Lots of movies have terrible titles, but this thread is specifically about really good movies which have terrible titles. So, for example, The Incredibly Strange Creatures Who Stopped Living and Became Mixed-up Zombies is a terrible title, but it’s also a terrible movie, so it doesn’t belong in this thread. Your job is to nominate a great movie with a terrible title, and propose a better title.
My nomination is It’s a Mad, Mad, Mad, Mad World. Indisputably a great movie, but a title that requires you to mentally count to four while saying it is a loser. It’s also a bland, generic title that could be applied to almost any goofy comedy. Here’s what it should have been called: The Big W. It’s an intriguing title that draws you in and makes you wonder what it means. The term is introduced in first 5 minutes of the movie, and since the whole movie is about the quest for the Big W, it’s totally appropriate.
Martha Marcy May Marlene is a pretty good psychological horror movie but its title sticks in no-one’s memory. Features the always excellent Elizabeth Olsen.

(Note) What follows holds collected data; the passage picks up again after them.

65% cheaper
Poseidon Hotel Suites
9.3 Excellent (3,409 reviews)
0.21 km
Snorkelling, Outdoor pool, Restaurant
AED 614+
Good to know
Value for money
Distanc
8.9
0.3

There were four movies that came out in the late 1980s that are all good to excellent, but they have such bland, generic, and vaguely similar sounding titles that I have trouble remembering which title goes with which movie:
Stand by Me (1986) should have been called The Body like the novella is was based on.
Stand and Deliver (1988) should have been called The Calculus Teacher or The Math Teacher, or maybe taken its name from the nonfiction book it was based on, either the title Escalante or the subtitle The Best Teacher in America.

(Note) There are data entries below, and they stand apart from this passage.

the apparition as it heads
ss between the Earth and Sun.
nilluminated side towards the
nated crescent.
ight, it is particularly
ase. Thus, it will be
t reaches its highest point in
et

Do the Right Thing (1989) probably should have been called Bed-Stuy or Bedford-Stuyvesant after its setting.
Lean on Me (1989) probably should have been called The Principal.
It doesn’t require any mental counting. It has a natural rhythm that trips on the tongue like song lyrics, in a way that fewer or more “mads” wouldn’t. The opening number of The Mad Show(“It’s a World, World, World, World, Mad”) illustrates this pretty well.
I think that a good title doesn’t need to explain what the whole thing is about, but at least fit the tone of the story and make sense withing the narrative. Except when the author purposefully writes a paradoxical title for contrast, like calling your horribly depressing movie “Happiness”.
For instance, I love the movie Baby Driver. And there’s certainly a character named Baby who is a getaway driver, so it’s quite explicit… but it kinda makes it sound like a silly comedy for children. Doesn’t fit the noir tone. I think that something like “Roll in the Dirt” would have made it more successful.
Have you seen it, or even read a description? It should be perfectly obvious what the title means.
It’s about some people that discover a portal that leads into the mind of John Malkovich. People can spend a few minutes experiencing life as JM, seeing though his eyes, feeling whatever he feels. JM is not happy when he finds out.
I’m with Peter Morris here. I think it follows a certain Italian tradition of just putting a bunch of nice sounding words together, frankly. And even then Il Buono, Il Brutto, Il Cattivo, that would have been more accurately translated as The Good One, the Ugly One, The Bad One has got a bit more of a simplistic charm.